Oggi, gli USA sono però spaccati a metà in termini perlopiù ideologici o addirittura identitari. Più che i programmi concreti, relegati in terzo piano, si combatte sulla visione dell’America e del suo ruolo nel mondo. Per Trump, la ricerca della grandezza si traduce in un sostanziale isolazionismo; per Harris, nel mantenere ruolo di riferimento in un mondo in trasformazione, con tutte le difficoltà che ciò comporta. Trump guarda, con pragmatismo che confina con il cinismo, agli accordi con gli autocrati in nome della stabilità; Harris crede ancora nel sempre più fragile multilateralismo.
Su questo gli americani stanno votando da tempo. Se l’apertura dei seggi è stata programmata solo martedì 5 novembre mattina, quasi ovunque è stato possibile votare per posta o “in anticipo”, depositando la scheda nelle urne già predisposte negli uffici pubblici. Sono stati 75 milioni i cittadini che ne hanno approfittato. Di solito, l’alta affluenza premia i democratici, ma questa volta il clima di battaglia culturale potrebbe giocare a favore dei repubblicani.

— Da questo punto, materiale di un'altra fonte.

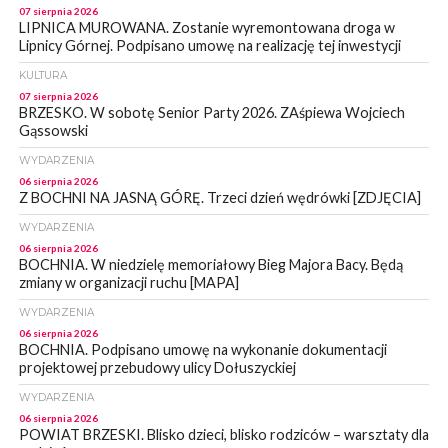
07 sierpnia 2026
LIPNICA MUROWANA. Zostanie wyremontowana droga w
Lipnicy Górnej. Podpisano umowę na realizację tej inwestycji
KULTURA
07 sierpnia 2026
BRZESKO. W sobotę Senior Party 2026. ZAśpiewa Wojciech
Gąssowski
WYDARZENIA
06 sierpnia 2026
Z BOCHNI NA JASNĄ GÓRĘ. Trzeci dzień wędrówki [ZDJĘCIA]
WYDARZENIA
06 sierpnia 2026
BOCHNIA. W niedzielę memoriałowy Bieg Majora Bacy. Będą
zmiany w organizacji ruchu [MAPA]
WYDARZENIA
06 sierpnia 2026
BOCHNIA. Podpisano umowę na wykonanie dokumentacji
projektowej przebudowy ulicy Dołuszyckiej
WYDARZENIA
06 sierpnia 2026
POWIAT BRZESKI. Blisko dzieci, blisko rodziców – warsztaty dla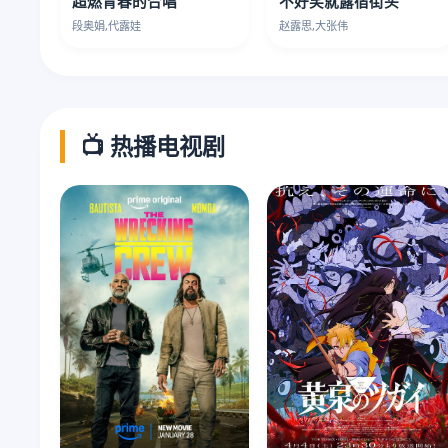
超燃青春的合唱
不好笑就露宿街头
段奥娟,代露娃
赵露思,大张伟
📺 热播电视剧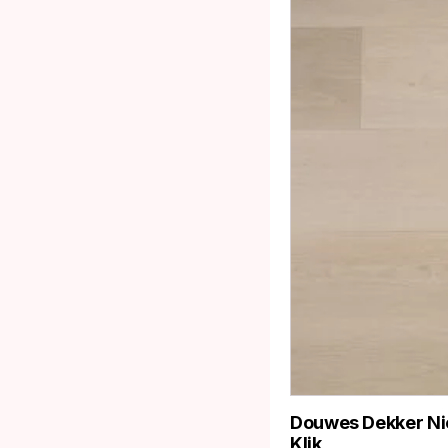
Douwes Dekker Ni
Klik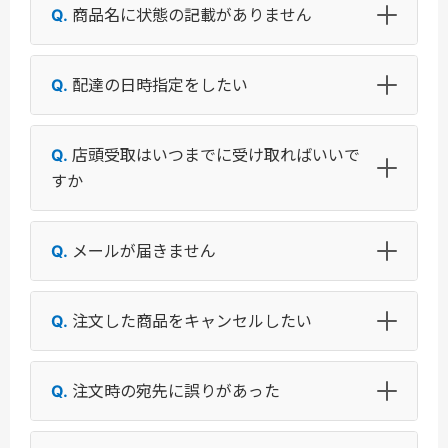
商品名に状態の記載がありません
配達の日時指定をしたい
店頭受取はいつまでに受け取ればいいで
すか
メールが届きません
注文した商品をキャンセルしたい
注文時の宛先に誤りがあった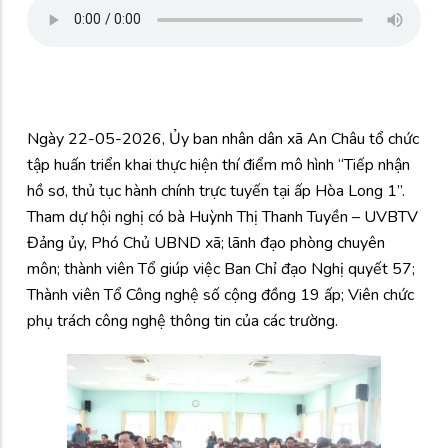
Ngày 22-05-2026, Ủy ban nhân dân xã An Châu tổ chức
tập huấn triển khai thực hiện thí điểm mô hình “Tiếp nhận
hồ sơ, thủ tục hành chính trực tuyến tại ấp Hòa Long 1”.
Tham dự hội nghị có bà Huỳnh Thị Thanh Tuyền – UVBTV
Đảng ủy, Phó Chủ UBND xã; lãnh đạo phòng chuyên
môn; thành viên Tổ giúp việc Ban Chỉ đạo Nghị quyết 57;
Thành viên Tổ Công nghệ số cộng đồng 19 ấp; Viên chức
phụ trách công nghệ thông tin của các trường.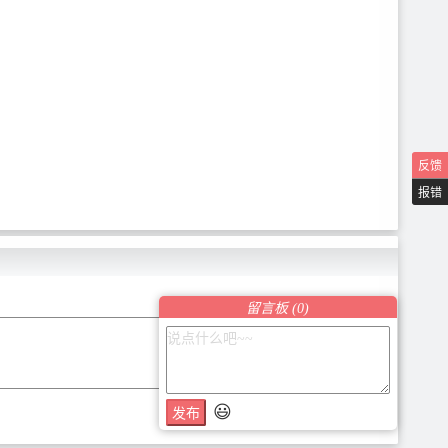
反馈
报错
留言板 (
0
)
😃
发布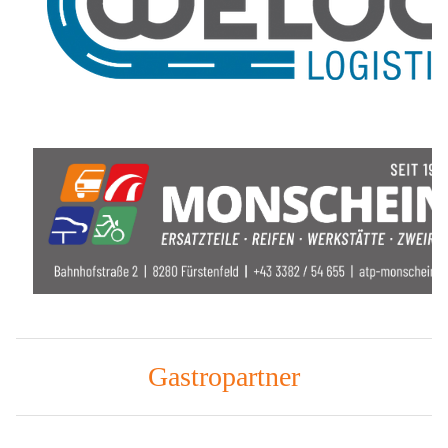
Gastropartner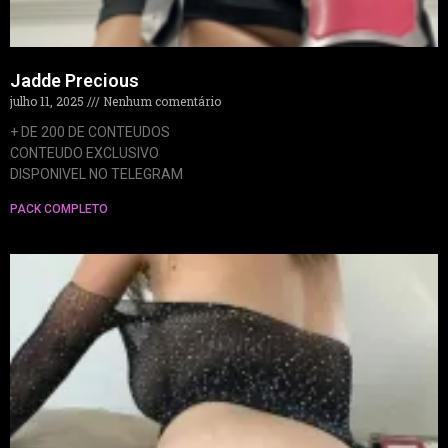
Jadde Precious
julho 11, 2025
Nenhum comentário
+ DE 200 DE CONTEUDOS
CONTEUDO EXCLUSIVO
DISPONIVEL NO TELEGRAM
PACK COMPLETO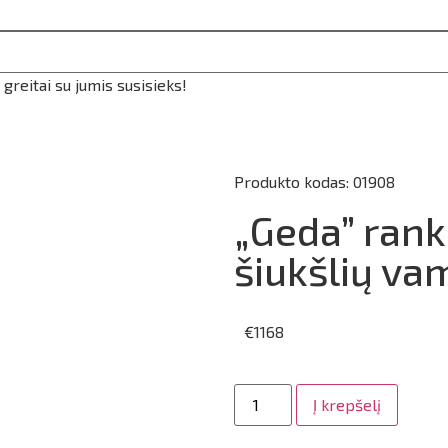
reitai su jumis susisieks!
Produkto kodas: 01908
„Geda” rank
šiukšlių va
€
1168
Į krepšelį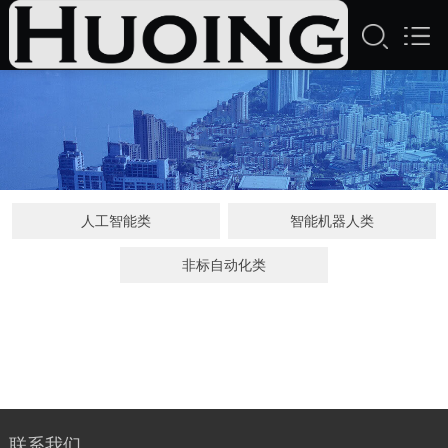
人工智能类
智能机器人类
非标自动化类
联系我们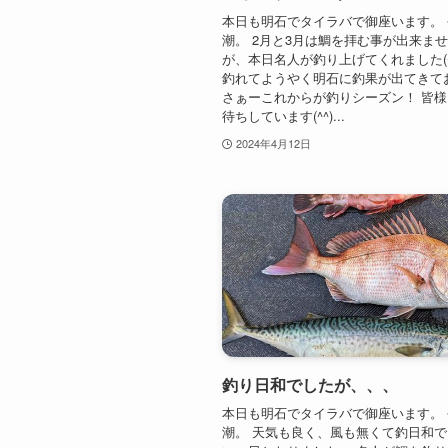
本日も明石でタイラバで御座います。
潮。 2月と3月は鯛を拝む事が出来ま
が、本日名人が釣り上げてくれました(^
釣れてようやく明石に釣果が出てきて
さぁーこれからが釣りシーズン！ 皆
待ちしています(^^)...
2024年4月12日
釣り日和でしたが、、、
本日も明石でタイラバで御座います。
潮。 天気も良く、風も無くて釣日和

Pur trattandosi di un voto interno, il peso oggettivo degli USA sulla scena mondiale lo rende in un certo senso il “voto più importante del mondo”. Proprio per questo, chiunque vinca, l’aspetto cruciale sarà forse quello dell’accettazione o meno del risultato. Il rifiuto di ammettere la sconfitta – come Trump non fece nel 2020 – potrebbe infatti tradursi nel rapido passaggio dalla guerra legale, con ricorsi e controricorsi, agli scontri armati. Su X corre già la notizia che su Telegram gruppi armati repubblicani starebbero organizzando proteste contro i presunti brogli. Se fosse vero, la prima vittima sarebbe la democrazia americana: forse il più bel regalo per i MASA, i Make America Small At last (Rendete Finalmente Piccola l’America). È per questo che le prossime 24-72 ore avranno un’importanza fondamentale per il mondo intero. Anche chi non ama particolarmente gli USA trema al pensiero della lotta senza quartiere che si scatenerebbe per occuparne il posto sulla scena mondiale.
Che vinca il migliore, o almeno il meno peggio, e che l’altro accetti il risultato serenamente.